8:00pm EDT April 25, 2010

Risk management methodologies and techniques remain at the forefront in these challenging economic times.

Boards of directors are under increased pressure to identify and manage risks in a timely manner and quickly remediate any issues that may arise.

Active, involved board members possessing diverse skills can greatly assist firms in achieving risk mitigation. While securities laws mandate various director qualifications, including independence for audit committee members, there exists no specific requirement that boards contain directors with varied skill sets.

While this is not a requirement for boards, “a diverse board can allow directors to critically examine management assertions and shepherd the organization through crises that may arise,” says James P. Martin, managing director at Cendrowski Corporate Advisors.

Smart Business spoke with Martin about best practices for boards and their impact on risk mitigation.

What defines a great board member?

In my mind, a great board member is one who becomes genuinely immersed in the company, understanding not only its financials but also its operations and strategy. Many articles have been published encouraging board members to become more active participants in their firms.

However, for whatever reason, this is largely not the case. For instance, a recent study showed that more than 90 percent of directors have not interacted with employees outside executive ranks at firms they govern; more than 70 percent have not visited their firm’s production facilities.

By failing to do so, directors are depriving themselves of important insights into corporate policies, procedures and strategy. These insights might be particularly beneficial for smaller, private firms that really turn to board members for help and guidance. While it is important for all firms to have directors with a diverse array of skill sets, smaller firms especially benefit from diversity of ideas.

This diversity might afford a firm particular insight in the event of a crisis, such as the economic tsunami we’ve experienced over the past two years.

What does it mean to have a diverse board?

Board members must have diverse, but complementary, skill sets to effectively govern a firm and critically question information provided by management. While government and stock exchange regulations have mandated a financial expert on audit committees, boards should also include directors who are experts in operations, legal matters and risk management.

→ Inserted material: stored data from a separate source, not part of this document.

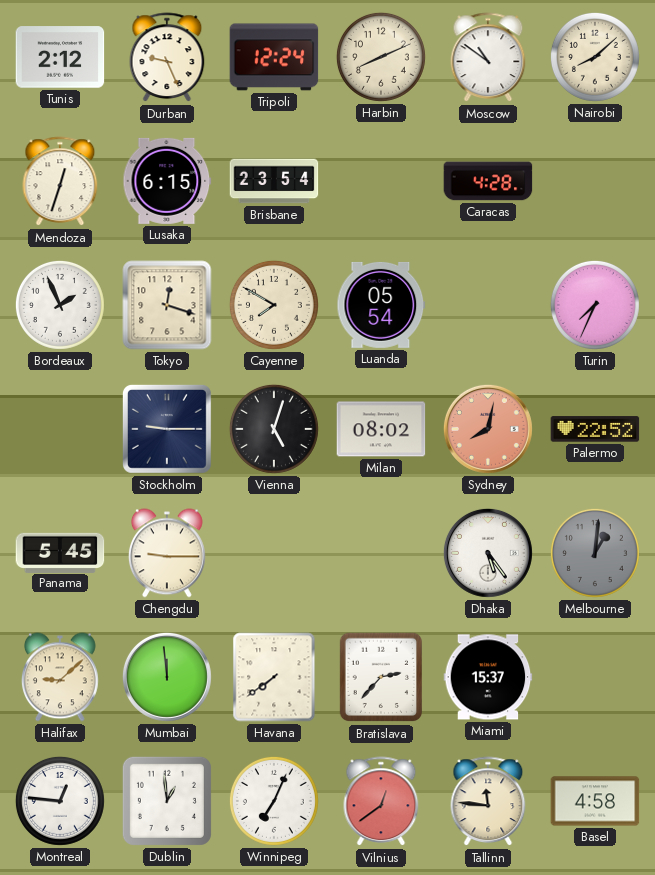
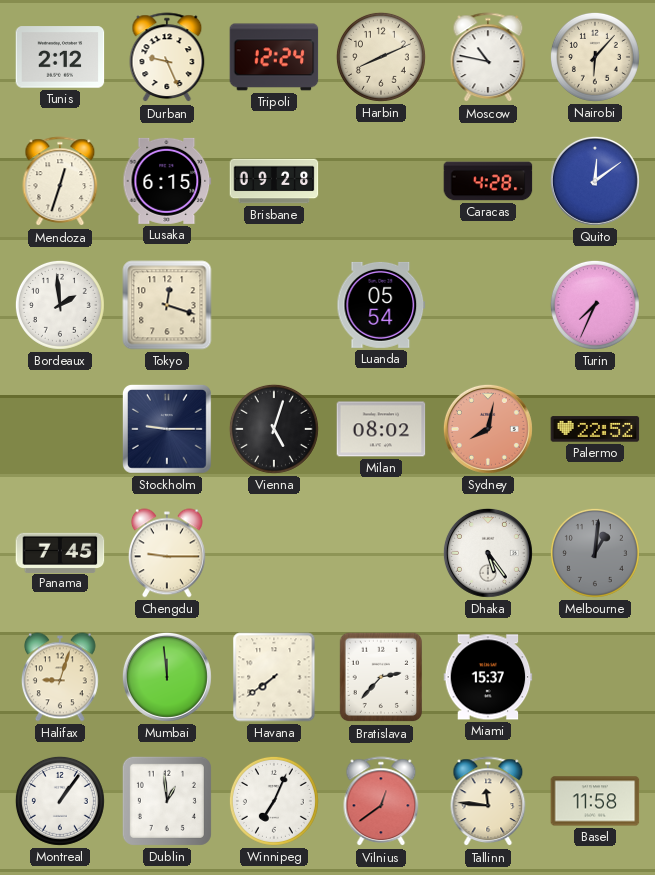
Moscow: 10:51 -> 10:47
Nairobi: 8:08 -> 6:07
Brisbane: 23:54 -> 09:28
Quito: none -> 12:09
Bordeaux: 1:56 -> 1:59
Cayenne: 7:50 -> none
Panama: 5:45 -> 7:45
Halifax: 9:08 -> 9:03
Montreal: 12:46 -> 1:06
Basel: 4:58 -> 11:58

In possessing individuals with such diverse skill sets, boards will be better able to analyze management’s vision and plan for the future, as well as guide the company toward continued value creation for shareholders. Diverse skill sets should also be present on board committees in order to help incite healthy dialogue surrounding critical issues.

What recommendations do you have for those serving on audit committees?

The audit committee is one of the most — if not the most — important committees on the board. Its importance is paramount to the proper oversight of the company. However, the existence of an audit committee is not a sufficient condition for proper governance.

Enron, HealthSouth, Tyco and Adelphia Communications each had audit committees. Although audit committees today must include a financial expert and independent directors, I believe they also should include individuals with skills in areas other than accounting. For instance, a director with risk management expertise might be able to assist an audit committee in recognizing the warning signs of risks that lie ahead.

These risks can then be brought to and evaluated by the board as a whole.

What factors might influence a board’s ability to act on and evaluate information presented by management and internal committees?

Size is certainly one factor that affects board-level decision-making processes. When a board is too large, it sometimes becomes a case of too many cooks spoiling the broth. The larger the board, the more difficult it is for members to participate actively and engage in constructive discussions.

Many large companies have boards with 10 to 15 directors, while smaller, growth-oriented firms may have five or fewer members. There is, however, great variance in the size of boards that isn’t necessarily commensurate with the size of the underlying company. General Electric, for instance, has 16 directors. Apple Computer, a firm whose market capitalization is larger than GE’s, has only six directors, including CEO Steve Jobs.

While a large board allows directors to more concretely divide responsibilities, a large board can stifle meaningful dialogue. Smaller boards promote accountability and also help directors make swifter decisions in crises.

However, if a company has a small board, these individuals must hold a diverse array of skills in order to effectively shepherd the company. Small boards might also be more greatly influenced by persuasive CEOs seeking to impress their personal vision upon the company.